* **What the exercise asks**: In the records below, the line containing "7、一曰慎独则心安；二曰主敬则身强；三曰求仁则人悦；四" is the first to keep. Retype it and all later lines exactly, through the end.

* **Given records**:
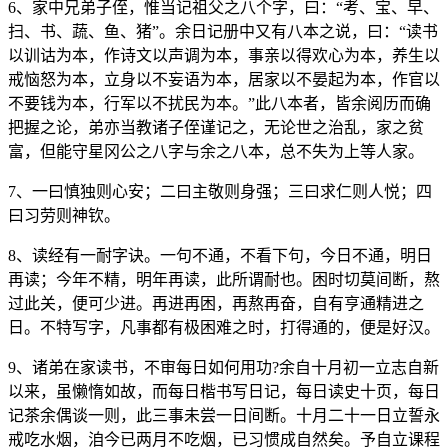
6、家中兄弟子侄，惟当记祖父之八个字，曰：“考、宝、早、
扫、书、蔬、鱼、猪”。余日记册中又有八本之说，曰：“读书
以训诂为本，作诗文以声调为本，事亲以得欢心为本，养生以
戒恼怒为本，立身以不妄语为本，居家以不晏起为本，作官以
不要钱为本，行军以不扰民为本。”此八本者，皆余阅历而确
把握之论，弟亦当教诸子侄谨记之，无论世之治乱，家之贫
富，但能守星冈公之八字与余之八本，总不失为上等人家。
7、一曰慎独则心安；二曰主敬则身强；三曰求仁则人悦；四
曰习劳则神钦。
8、读经有一耐字诀。一句不通，不看下句，今日不通，明日
再读；今年不精，明年再读，此所谓耐也。困时切莫间断，熬
过此关，便可少进。再进再困，再熬再奋，自有亨通精进之
日。不特写字，凡事都有极困难之时，打得通的，便是好汉。
9、诸弟在家读书，不审每日如何用功?余自十月初一立志自新
以来，虽懒惰如故，而每日楷书写日记，每日读史十页，每日
记茶余偶谈一则，此三事未尝一日间断。十月二十一日立誓永
戒吃水烟，洎今已两月不吃烟，已习惯成自然矣。予自立课程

* **Reply to the exercise**:
7、一曰慎独则心安；二曰主敬则身强；三曰求仁则人悦；四
曰习劳则神钦。
8、读经有一耐字诀。一句不通，不看下句，今日不通，明日
再读；今年不精，明年再读，此所谓耐也。困时切莫间断，熬
过此关，便可少进。再进再困，再熬再奋，自有亨通精进之
日。不特写字，凡事都有极困难之时，打得通的，便是好汉。
9、诸弟在家读书，不审每日如何用功?余自十月初一立志自新
以来，虽懒惰如故，而每日楷书写日记，每日读史十页，每日
记茶余偶谈一则，此三事未尝一日间断。十月二十一日立誓永
戒吃水烟，洎今已两月不吃烟，已习惯成自然矣。予自立课程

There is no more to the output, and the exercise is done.